Thank you so much for the information!!! I had read through much of the site, including the posts you recommended, but I hadn’t been able to find options in the Seattle area where I could find the right mattress for me. The information you provide on this site is just phenomenal and very much appreciated!
I did know I was going to have to go speak to someone knowledgeable and test mattress out before buying. While I would really love to have a new bed today (my current situation is pretty bad), I learned my lesson very well this last time around and will take whatever time it takes to get it right this time!

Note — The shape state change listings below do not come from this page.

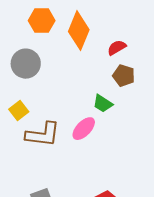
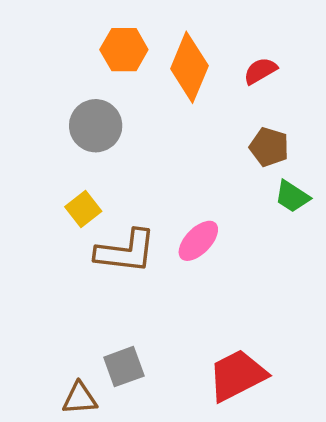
red semicircle: (117, 48) -> (260, 71), moved
green trapezoid: (103, 104) -> (292, 197), moved

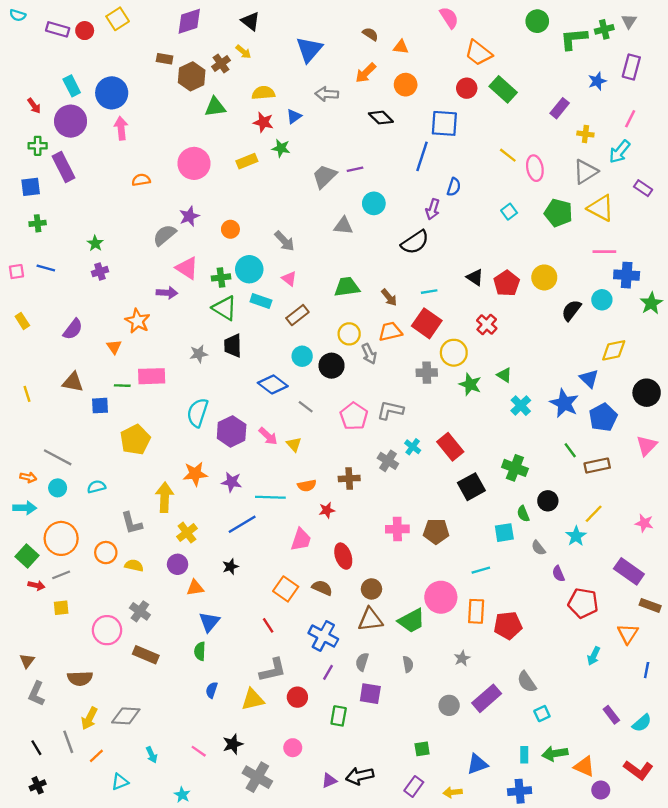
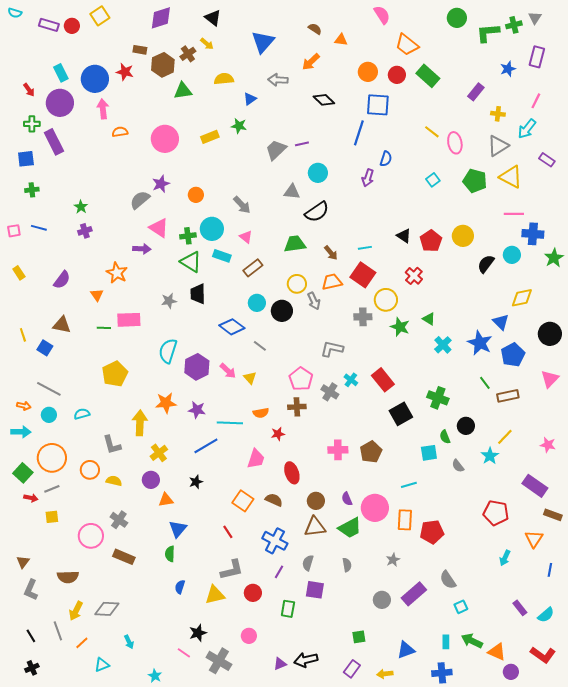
orange circle: (406, 85) -> (368, 72), moved
red star: (263, 122) -> (125, 72), moved
orange semicircle: (141, 180) -> (120, 132), moved
black semicircle: (415, 242) -> (317, 212), moved
blue square: (100, 406) -> (45, 348), moved, turned 35
pink pentagon: (354, 416) -> (301, 379), moved
brown pentagon: (436, 531) -> (371, 452), turned -30
purple semicircle: (558, 574) -> (347, 499), moved
pink line: (199, 751) -> (184, 653), moved
green arrow: (555, 754) -> (472, 641), turned 35

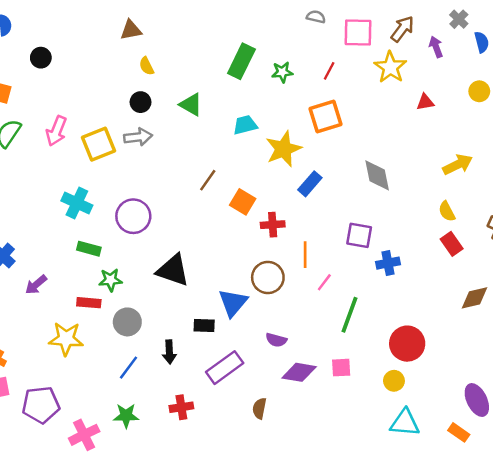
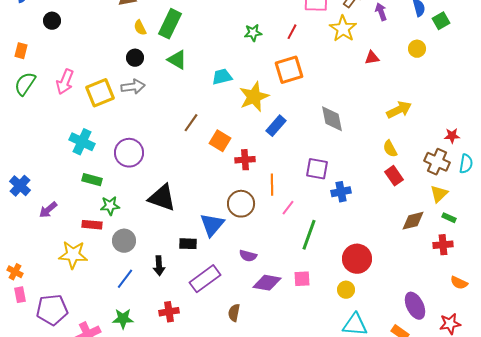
green rectangle: (241, 61) -> (170, 24), moved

A new mattress is one of the most important purchases you will make in the next decade or so and will have a bigger effect on your overall wellbeing than almost anything else you can buy and it makes sense to “do it right” and shift the odds of long term success in your favor
I’ve been in contact with Slumber East/Eastside Mattress Factory up in Marysville and will be visiting them this evening to try out some beds. But I have a couple more questions, if you don’t mind.
When I spoke with the co-owner, he made some recommendations after gathering some information. I did indicate I wanted a 100% latex mattress, but he recommended an ultracell core with two different ILD talalay latex layers on top for comfort and layered support. He also indicated he only works with talalay latex. I’m actually not sure what ultracell is, although it definitely sounds like it’s memory foam of some kind and not latex.
I have read in various places that dunlop latex is more supportive for those who are heavier, but this gentleman indicated he doesn’t work with dunlop because he feels it’s far inferior to talalay. Your site indicates something different from what I’ve read.
I realize I need to try various beds out, since that’s the only way I’m going to find exactly what’s right for me, but I also don’t want to waste time looking at beds that may not last as long as they should due to the fact that the particular material isn’t designed for a heavier person.
Any help you can provide would be greatly appreciated!
Ultracell is polyfoam that uses a formulation made by Bayer. It is generally a high resilience formula that is very good quality but like all polyfoam it will come in a range of densities.
There are many manufacturers that prefer one material over another but Dunlop certainly isn’t “inferior” to Talalay. Dunlop has a higher compression modulus so it gets firmer faster with compression than Talalay in the same ILD but if you used a firmer Talalay it would be roughly equivalent in terms of support to a lower ILD Dunlop. You can read a little more about the different types of latex in this article and in post #6 here. You can also read a little more about the differences between them in terms of “feel” in post #7 here but testing them in person is a much better way to decide which one you prefer. The mattress in the video was Dunlop although there are also many blended Talalay mattresses that have also lasted for decades.
The support layers aren’t generally the weak link of a mattress because a mattress will soften and break down from the top down so the quality of the comfort layers are the most important part that determines the useful life of a mattress (see post #4 here about the factors that can affect the useful life of a mattress). HR polyfoam is a very durable material and has many “latex like” qualities and is a lower cost material than most latex but again it’s important to know the density and the details of the layering.